Joanna reached for the ground and picked up the Diamondbacks hat that had fallen on the ground during Kai’s dressing down of the Mets fan. She reached back up and placed the hat on Kai’s head and told him, “Don’t worry babe, with a team ISO of .160 when the Diamondbacks play the Mets again on June 14th at home, they’ll beat their .146 ISO, and we can watch the whole thing at Chase”.
Kai smiled back at her and said, “And with the Diamondbacks defensive score at 27.6 while the Mets is only 5.5, I think it will be another sweep.”
The medic placed an ice pack on Kai’s back and told him to lift his shirt so he could wrap a bandage around his waist to hold it steady. “I think you have a broken rib” explained the medic. “You should probably have a doctor take a look at it”.
The Mets fan stood up and handed Kai his business card.

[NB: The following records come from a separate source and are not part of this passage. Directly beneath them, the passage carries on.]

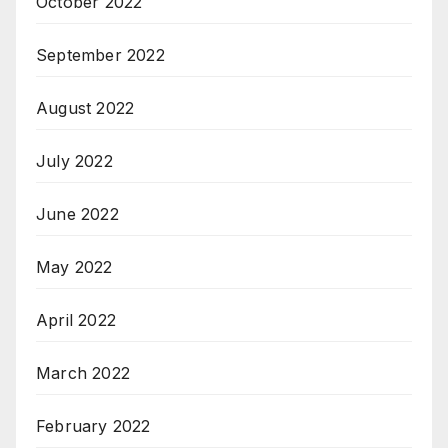
October 2022
September 2022
August 2022
July 2022
June 2022
May 2022
April 2022
March 2022
February 2022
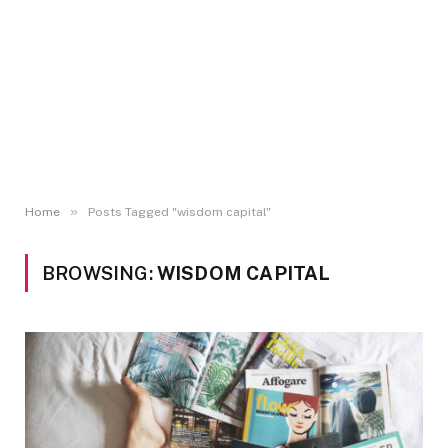
»
Home
Posts Tagged "wisdom capital"
BROWSING:
WISDOM CAPITAL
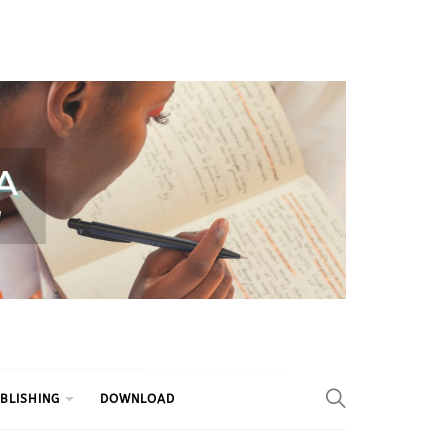
BLISHING
DOWNLOAD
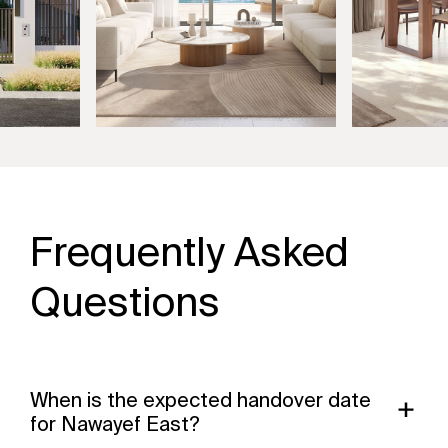
Frequently Asked
Questions
When is the expected handover date
for Nawayef East?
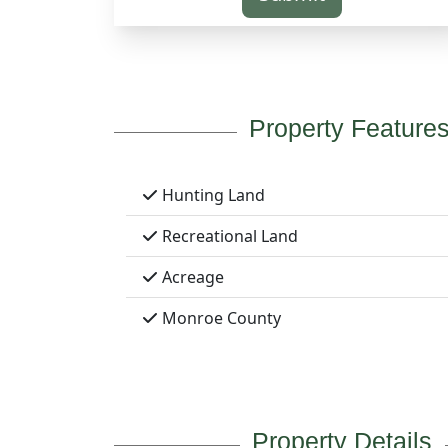
Property Feature
Hunting Land
Recreational Land
Acreage
Monroe County
Property Details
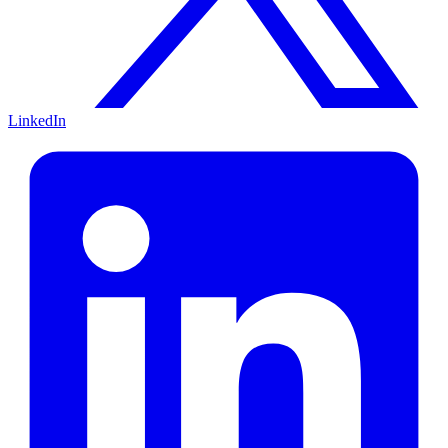
LinkedIn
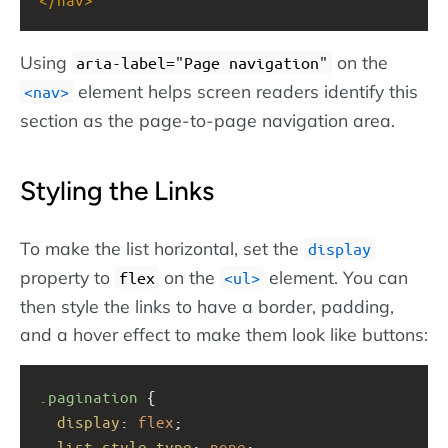
Using
on the
aria-label="Page navigation"
element helps screen readers identify this
nav
section as the page-to-page navigation area.
Styling the Links
To make the list horizontal, set the
display
property to
on the
element. You can
flex
ul
then style the links to have a border, padding,
and a hover effect to make them look like buttons:
.pagination
 {
display
: 
flex
;
list-style-type
: 
none
;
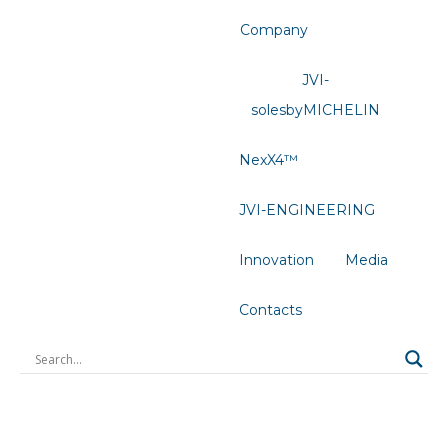
Company
JVI-
solesbyMICHELIN
NexX4™
JVI-ENGINEERING
Innovation
Media
Contacts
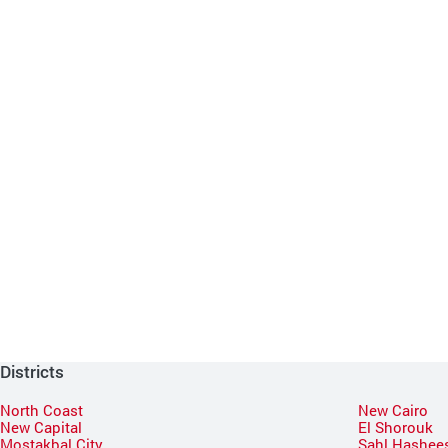
Districts
North Coast
New Cairo
New Capital
El Shorouk
Mostakbal City
Sahl Hashee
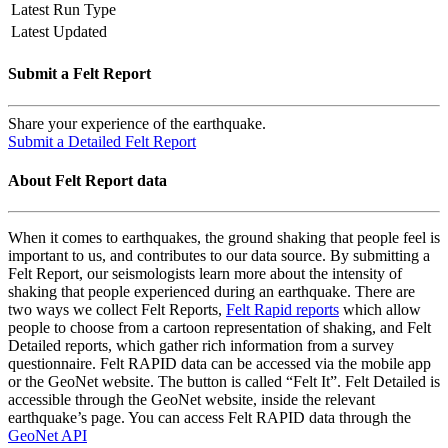
Latest Run Type
Latest Updated
Submit a Felt Report
Share your experience of the earthquake.
Submit a Detailed Felt Report
About Felt Report data
When it comes to earthquakes, the ground shaking that people feel is
important to us, and contributes to our data source. By submitting a
Felt Report, our seismologists learn more about the intensity of
shaking that people experienced during an earthquake. There are
two ways we collect Felt Reports,
Felt Rapid reports
which allow
people to choose from a cartoon representation of shaking, and Felt
Detailed reports, which gather rich information from a survey
questionnaire. Felt RAPID data can be accessed via the mobile app
or the GeoNet website. The button is called “Felt It”. Felt Detailed is
accessible through the GeoNet website, inside the relevant
earthquake’s page. You can access Felt RAPID data through the
GeoNet API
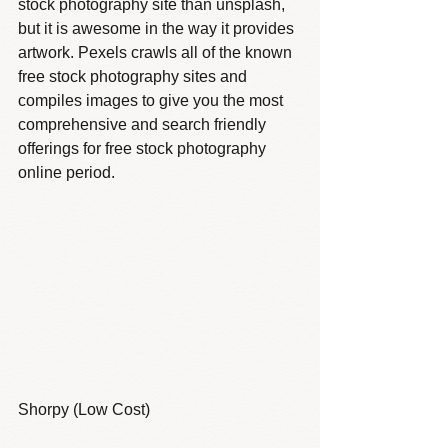
stock photography site than unsplash, 
but it is awesome in the way it provides 
artwork. Pexels crawls all of the known 
free stock photography sites and 
compiles images to give you the most 
comprehensive and search friendly 
offerings for free stock photography 
online period.
Shorpy (Low Cost)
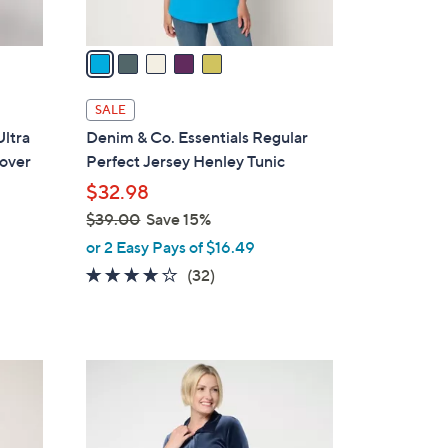
A
v
a
i
l
SALE
a
ltra
Denim & Co. Essentials Regular
b
lover
Perfect Jersey Henley Tunic
l
$32.98
e
$39.00
Save 15%
,
or 2 Easy Pays of $16.49
w
4.1
32
(32)
a
of
Reviews
s
5
,
Stars
$
3
3
C
9
o
.
l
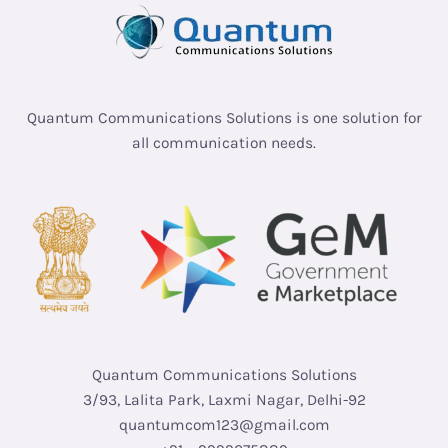
Quantum Communications Solutions is one solution for
all communication needs.
Quantum Communications Solutions
3/93, Lalita Park, Laxmi Nagar, Delhi-92
quantumcom123@gmail.com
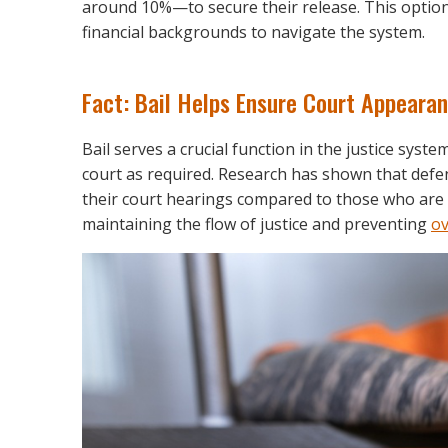
around 10%—to secure their release. This option 
financial backgrounds to navigate the system.
Fact: Bail Helps Ensure Court Appeara
Bail serves a crucial function in the justice syst
court as required. Research has shown that defen
their court hearings compared to those who are d
maintaining the flow of justice and preventing
ov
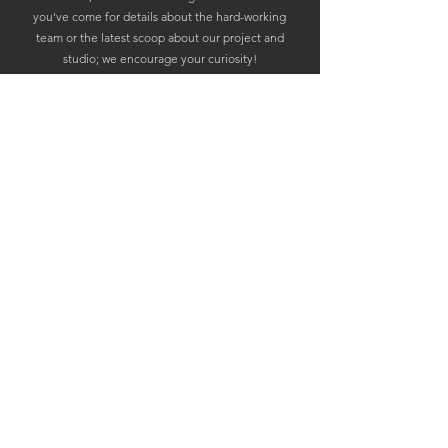
you've come for details about the hard-working
team or the latest scoop about our project and
studio; we encourage your curiosity!
Whatever it is you seek, we stand ready to provide.
So come, light the signal fires of inquiry and reach
out. Let's forge a tale of gaming glory that will echo
in the halls of Valhalla!
To games and gamers -Skål!
Email:
press@ragnarok-entertainment.com
© 2026 by Ragnarok Entertainment AS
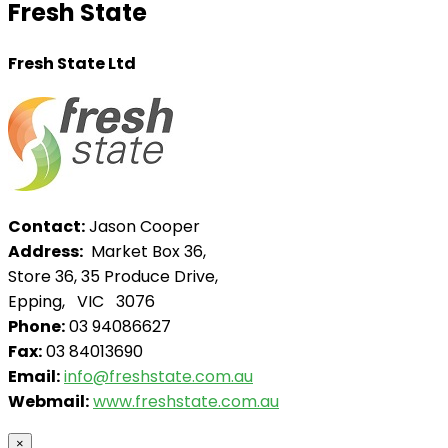
Fresh State
Fresh State Ltd
Contact:
Jason Cooper
Address:
Market Box 36,
Store 36, 35 Produce Drive,
Epping, VIC 3076
Phone:
03 94086627
Fax:
03 84013690
Email:
info@freshstate.com.au
Webmail:
www.freshstate.com.au
×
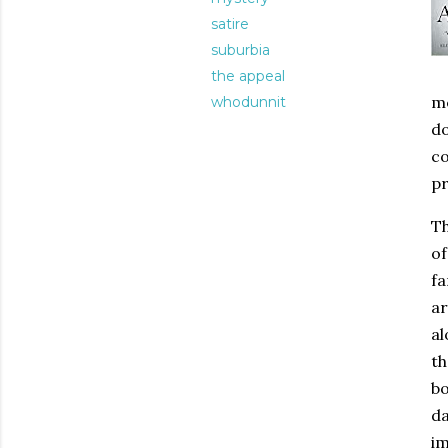
satire
suburbia
the appeal
me
whodunnit
do
co
pr
Th
of
fa
ar
al
th
bo
da
im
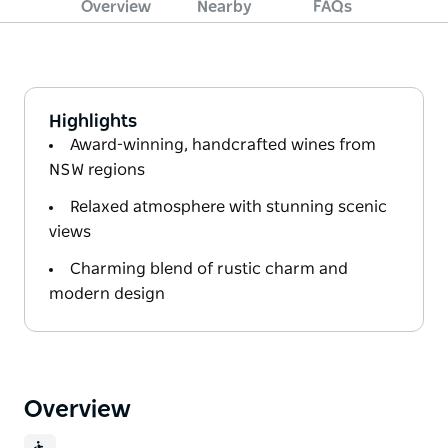
Overview
Nearby
FAQs
Highlights
Award-winning, handcrafted wines from
NSW regions
Relaxed atmosphere with stunning scenic
views
Charming blend of rustic charm and
modern design
Overview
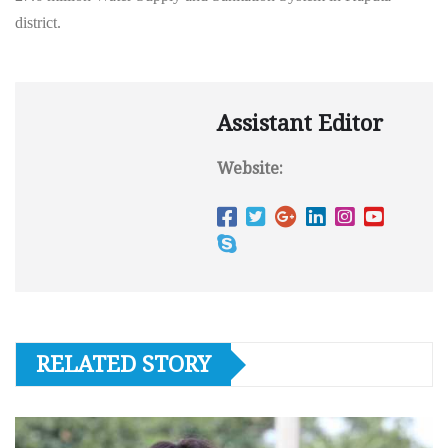
district.
Assistant Editor
Website:
RELATED STORY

“Rob Manfred - MLB Commissioner” it read. Kai burst out laughing which hurt his ribs incredibly. “I didn’t recognize you commissioner”.
“I like to keep a low profile when I’m at Mets games. I grew up in New York and have been a lifelong fan” replied Rob. “When you’re the commissioner you have to be sure your bias against the small market teams isn’t noticed.”
“I KNEW IT” shouted Kai. “So many of our replay reviews go against us, there just had to be a reason”.
“Shhhhhh, don’t tell anyone” said Rob “and I’ll pay for that doctors visit”.